-------- Data extract --------

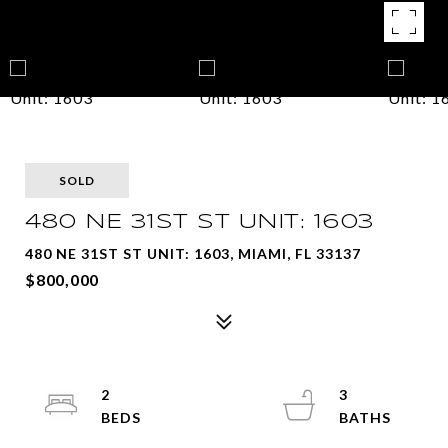
SOLD
480 NE 31ST ST UNIT: 1603
480 NE 31ST ST UNIT: 1603, MIAMI, FL 33137
$800,000
2
3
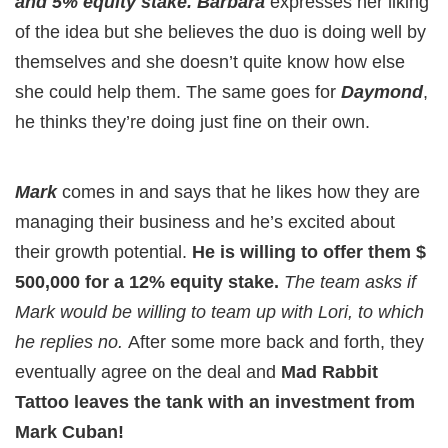
and 5% equity stake. Barbara
expresses her liking
of the idea but she believes the duo is doing well by
themselves and she doesn’t quite know how else
she could help them. The same goes for
Daymond
,
he thinks they’re doing just fine on their own.
Mark
comes in and says that he likes how they are
managing their business and he’s excited about
their growth potential.
He is willing to offer them $
500,000 for a 12% equity stake.
The team asks if
Mark would be willing to team up with Lori, to which
he replies no.
After some more back and forth, they
eventually agree on the deal and
Mad Rabbit
Tattoo leaves the tank with an investment from
Mark Cuban!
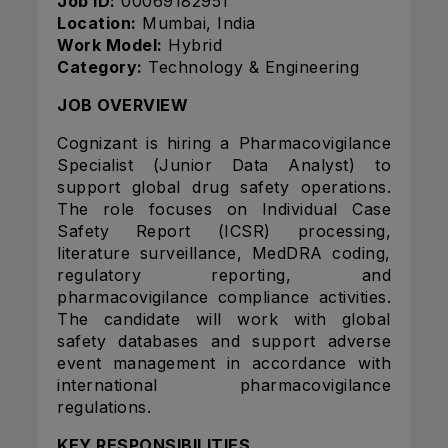
Job ID:
00069182951
Location:
Mumbai, India
Work Model:
Hybrid
Category:
Technology & Engineering
JOB OVERVIEW
Cognizant is hiring a Pharmacovigilance
Specialist (Junior Data Analyst) to
support global drug safety operations.
The role focuses on Individual Case
Safety Report (ICSR) processing,
literature surveillance, MedDRA coding,
regulatory reporting, and
pharmacovigilance compliance activities.
The candidate will work with global
safety databases and support adverse
event management in accordance with
international pharmacovigilance
regulations.
KEY RESPONSIBILITIES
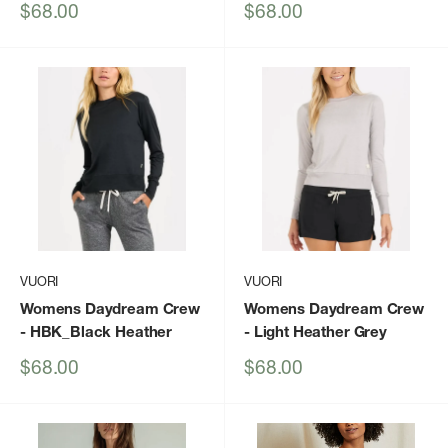
Sale
Sale
$68.00
$68.00
price
price
VUORI
VUORI
Womens Daydream Crew
Womens Daydream Crew
- HBK_Black Heather
- Light Heather Grey
Sale
Sale
$68.00
$68.00
price
price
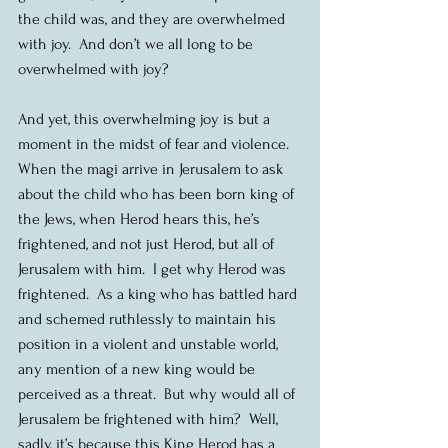
the child was, and they are overwhelmed 
with joy.  And don’t we all long to be 
overwhelmed with joy?
And yet, this overwhelming joy is but a 
moment in the midst of fear and violence.  
When the magi arrive in Jerusalem to ask 
about the child who has been born king of 
the Jews, when Herod hears this, he’s 
frightened, and not just Herod, but all of 
Jerusalem with him.  I get why Herod was 
frightened.  As a king who has battled hard 
and schemed ruthlessly to maintain his 
position in a violent and unstable world, 
any mention of a new king would be 
perceived as a threat.  But why would all of 
Jerusalem be frightened with him?  Well, 
sadly, it’s because this King Herod has a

--------

Your goal: Your answer should reproduce each line of the listing that holds the word "Jerusalem".

Task solution:
When the magi arrive in Jerusalem to ask 
Jerusalem with him.  I get why Herod was 
Jerusalem be frightened with him?  Well, 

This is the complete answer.